Scottish Opera: Falstaff

Scottish Opera are very lucky that the busiest opera producer in the world David McVicar is a Glaswegian and the pandemic has seen him at home in Glasgow rather than attending to his many productions overseas. This has given him time to work on this new production of Verdi’s ‘Falstaff’,  a production which is going to be shared appropriately with Santa Fe’s open air opera house but also in a Edinburgh Festival production at the Festival Theatre with a small socially distanced audience. 

Scottish Opera have overcome the challenge of the pandemic by staging the opera in a large tent in the car park next to their production shed at Edington Street, Glasgow. The orchestra were placed undercover in the shed with an open door where you could just see the conductor, Stuart Stratford, but the music and the singers were amplified from the large stage. Now we should be clear this was not the quality of sound you would get in an opera house. It was clear but perhaps a little metallic and it was loud, at times very loud! I spoke to an audience member at the interval who admitted she used ear plugs to diminish the sound, and I who use very expensive hearing aids, at times found it a little painful. Also the seats were very uncomfortable, and the tent was open at the side (presumably to blow away the virus), and the seats socially distanced, so it was cold and lacked the excitement of a full opera house. 

Having said all that, this was theatrically the most exciting ‘Falstaff’ I have seen in over 50 years of opera going, and it was pretty good musically too. The design, also by David McVicar, was a simple but highly effective set of stairs and a balcony on the stage allowing the large cast and chorus to perform at different levels and with rear doors opening onto a woodland behind, where Falstaff could be dumped or the giant oak could slide in for the last act. You could almost imagine you were in a wood in Windsor rather than a car park in Glasgow. At the first interval I heard two blackbirds responding to the music by providing their own musical interlude, the magic of open-air opera! ‘Falstaff’ is of course an opera with a lot of comedy and some tragedy and McVicar directed the business very effectively, from the opening scenes at the Garter Inn to the final ensemble in the woods, aided by a great cast who exploited the comic elements of Shakespeare, in particular Jamie MacDougall’s very Scottish Bardolph. 
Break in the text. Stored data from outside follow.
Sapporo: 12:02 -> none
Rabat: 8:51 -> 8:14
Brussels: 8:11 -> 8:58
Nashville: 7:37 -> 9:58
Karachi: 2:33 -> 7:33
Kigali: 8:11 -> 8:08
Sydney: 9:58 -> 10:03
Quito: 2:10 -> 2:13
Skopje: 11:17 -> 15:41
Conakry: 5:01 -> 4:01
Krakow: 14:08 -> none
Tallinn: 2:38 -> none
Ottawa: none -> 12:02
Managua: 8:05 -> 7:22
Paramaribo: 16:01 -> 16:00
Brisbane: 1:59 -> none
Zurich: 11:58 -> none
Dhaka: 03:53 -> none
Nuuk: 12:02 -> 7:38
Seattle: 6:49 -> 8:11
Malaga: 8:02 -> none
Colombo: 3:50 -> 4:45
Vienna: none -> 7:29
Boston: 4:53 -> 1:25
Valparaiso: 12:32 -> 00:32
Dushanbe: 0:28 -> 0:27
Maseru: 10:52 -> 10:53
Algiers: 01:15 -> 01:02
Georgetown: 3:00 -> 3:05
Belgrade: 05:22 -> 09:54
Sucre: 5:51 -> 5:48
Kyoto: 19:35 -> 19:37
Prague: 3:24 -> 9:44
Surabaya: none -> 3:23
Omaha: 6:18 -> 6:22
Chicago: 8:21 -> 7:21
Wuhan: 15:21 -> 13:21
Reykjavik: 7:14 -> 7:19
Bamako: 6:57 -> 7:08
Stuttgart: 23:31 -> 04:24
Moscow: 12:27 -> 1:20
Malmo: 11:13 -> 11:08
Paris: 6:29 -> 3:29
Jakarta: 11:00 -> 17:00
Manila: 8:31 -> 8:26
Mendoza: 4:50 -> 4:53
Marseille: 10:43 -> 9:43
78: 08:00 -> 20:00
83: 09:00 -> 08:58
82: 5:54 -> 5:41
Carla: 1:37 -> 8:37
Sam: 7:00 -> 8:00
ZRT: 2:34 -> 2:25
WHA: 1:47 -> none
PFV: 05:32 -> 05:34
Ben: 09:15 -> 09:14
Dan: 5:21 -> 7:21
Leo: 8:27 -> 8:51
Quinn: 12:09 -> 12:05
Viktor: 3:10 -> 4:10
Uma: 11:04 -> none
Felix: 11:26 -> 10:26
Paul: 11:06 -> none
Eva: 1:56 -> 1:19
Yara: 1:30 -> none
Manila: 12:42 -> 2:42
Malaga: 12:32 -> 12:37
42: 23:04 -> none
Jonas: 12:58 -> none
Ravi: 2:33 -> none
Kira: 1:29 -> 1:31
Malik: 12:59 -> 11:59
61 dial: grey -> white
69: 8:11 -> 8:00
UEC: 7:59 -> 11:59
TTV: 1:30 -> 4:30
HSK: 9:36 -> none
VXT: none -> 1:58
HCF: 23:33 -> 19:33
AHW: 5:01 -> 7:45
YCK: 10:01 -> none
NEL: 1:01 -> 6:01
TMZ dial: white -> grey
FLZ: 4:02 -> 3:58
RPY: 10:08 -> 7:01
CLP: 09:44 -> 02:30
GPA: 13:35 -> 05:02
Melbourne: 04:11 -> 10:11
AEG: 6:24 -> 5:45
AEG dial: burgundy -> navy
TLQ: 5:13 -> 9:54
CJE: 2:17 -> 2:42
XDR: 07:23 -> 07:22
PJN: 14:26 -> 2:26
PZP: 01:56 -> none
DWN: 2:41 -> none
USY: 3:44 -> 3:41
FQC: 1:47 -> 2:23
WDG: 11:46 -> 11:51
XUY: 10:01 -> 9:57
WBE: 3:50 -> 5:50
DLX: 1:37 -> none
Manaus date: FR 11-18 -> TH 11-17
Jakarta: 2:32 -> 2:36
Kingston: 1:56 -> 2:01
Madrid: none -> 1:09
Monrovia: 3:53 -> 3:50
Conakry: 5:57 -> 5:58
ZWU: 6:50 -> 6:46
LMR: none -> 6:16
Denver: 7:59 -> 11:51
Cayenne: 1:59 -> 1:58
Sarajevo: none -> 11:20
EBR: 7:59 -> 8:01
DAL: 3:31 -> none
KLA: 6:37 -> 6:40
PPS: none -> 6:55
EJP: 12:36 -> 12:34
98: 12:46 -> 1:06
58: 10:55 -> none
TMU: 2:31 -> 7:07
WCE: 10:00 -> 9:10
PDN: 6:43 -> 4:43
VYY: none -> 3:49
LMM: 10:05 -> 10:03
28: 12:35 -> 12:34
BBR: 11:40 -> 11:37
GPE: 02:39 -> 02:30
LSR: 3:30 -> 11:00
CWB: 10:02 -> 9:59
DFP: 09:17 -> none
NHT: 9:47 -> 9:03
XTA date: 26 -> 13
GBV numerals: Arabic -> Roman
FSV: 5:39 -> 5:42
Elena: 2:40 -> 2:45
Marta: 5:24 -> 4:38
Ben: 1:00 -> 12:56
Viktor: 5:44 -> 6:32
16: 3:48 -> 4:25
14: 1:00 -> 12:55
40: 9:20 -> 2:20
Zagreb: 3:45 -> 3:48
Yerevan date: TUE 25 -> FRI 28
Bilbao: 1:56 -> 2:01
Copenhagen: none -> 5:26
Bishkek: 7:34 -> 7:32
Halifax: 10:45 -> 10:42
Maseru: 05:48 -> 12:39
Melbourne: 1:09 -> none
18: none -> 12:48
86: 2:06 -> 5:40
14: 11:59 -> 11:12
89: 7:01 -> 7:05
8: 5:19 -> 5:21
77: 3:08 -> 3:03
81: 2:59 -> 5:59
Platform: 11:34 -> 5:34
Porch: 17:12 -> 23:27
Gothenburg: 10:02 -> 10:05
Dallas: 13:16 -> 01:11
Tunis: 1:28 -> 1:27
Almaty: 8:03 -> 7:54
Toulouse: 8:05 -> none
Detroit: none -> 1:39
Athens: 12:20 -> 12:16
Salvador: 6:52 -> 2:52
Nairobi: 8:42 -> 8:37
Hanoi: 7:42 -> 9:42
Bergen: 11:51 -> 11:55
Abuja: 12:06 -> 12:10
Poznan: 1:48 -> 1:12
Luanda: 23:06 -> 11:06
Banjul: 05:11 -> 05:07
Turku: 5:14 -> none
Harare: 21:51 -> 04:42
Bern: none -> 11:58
Vocally this was also a very good ‘Falstaff’, beginning with Roland Wood who was an excellent Falstaff with a fine baritone which conveyed the humour but also the pathos of the fat knight. Elizabeth Llewelyn was a superb Alice Ford, Sioned Gwen Davies a good Meg Page and Louise Winter an entertaining Mistress Quickly. Alister Miles was a very fine Pistol and Jaimie MacDougall a very good comic Bardolph. The young lovers were very well sung by Gemma Summerfield as Nanetta and Chinese tenor Shengzhi Ren, who was a very good cover for Fenton the night I was there. There were no weak parts in this production with Dr Caius well sung by Aled Hall and Ford by Phillip Rhodes. Stuart Stratford kept the distanced and amplified orchestra well in line with the action on stage. The costumes and the puppets were excellent and the great oak sliding in from backstage was a coup de theatre. 

So it wasn’t quite opera as we know it, but it was live, it was fun and it is well worth seeing. It plays in Glasgow till July 17th and then comes to Edinburgh for the Festival from the 8 to the 14th of August at the Festival Theatre. It will be interesting to compare and contrast the performances, the opera house will produce a different sound but with only 300 in the audience instead of 2000 normally it again will be different. So well done Scottish Opera for taking on the pandemic and winning, but I do hope that we can soon return to normal! 

Hugh Kerr

Hugh has been a music lover all his adult life. He has written for the Guardian, the Scotsman, the Herald and Opera Now. When he was an MEP, he was in charge of music policy along with Nana Mouskouri. For the last three years he was the principal classical music reviewer for The Wee Review.